--- PROBLEM STATEMENT ---
The required output consists solely of the lines from the line containing "قال الحمار: أنت" through the end of the records, copied exactly.

Start of Block

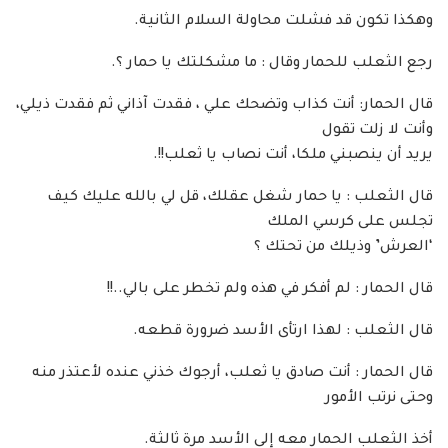
وهكذا تكون قد فشلت محاولة السلام الثانية.
رجع الثعلب للحمار وقال : ما مشكلتك يا حمار ؟.
قال الحمار: أنت كذاب وتضحك علي ، فقدت آذاني ثم فقدت ذيلي،
وأنت لا زلت تقول
يريد أن ينصبني ملكا، أنت نصاب يا ثعلب!!.
قال الثعلب : يا حمار شغل عقلك، قل لي بالله عليك كيف
تجلس على كرسي الملك
‘العرش’ وذيلك من تحتك ؟
قال الحمار : لم أفكر في هذه ولم تخطر على بالي..!!
قال الثعلب : لهذا ارتأى الأسد ضرورة قطعه.
قال الحمار : أنت صادق يا ثعلب، أرجوك خذني عنده لأعتذر منه
وحتى نرتب الأمور
أخذ الثعلب الحمار معه إلى الأسد مرة ثالثة.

End of Block

--- RESPONSE BOX ---
قال الحمار: أنت كذاب وتضحك علي ، فقدت آذاني ثم فقدت ذيلي،
وأنت لا زلت تقول
يريد أن ينصبني ملكا، أنت نصاب يا ثعلب!!.
قال الثعلب : يا حمار شغل عقلك، قل لي بالله عليك كيف
تجلس على كرسي الملك
‘العرش’ وذيلك من تحتك ؟
قال الحمار : لم أفكر في هذه ولم تخطر على بالي..!!
قال الثعلب : لهذا ارتأى الأسد ضرورة قطعه.
قال الحمار : أنت صادق يا ثعلب، أرجوك خذني عنده لأعتذر منه
وحتى نرتب الأمور
أخذ الثعلب الحمار معه إلى الأسد مرة ثالثة.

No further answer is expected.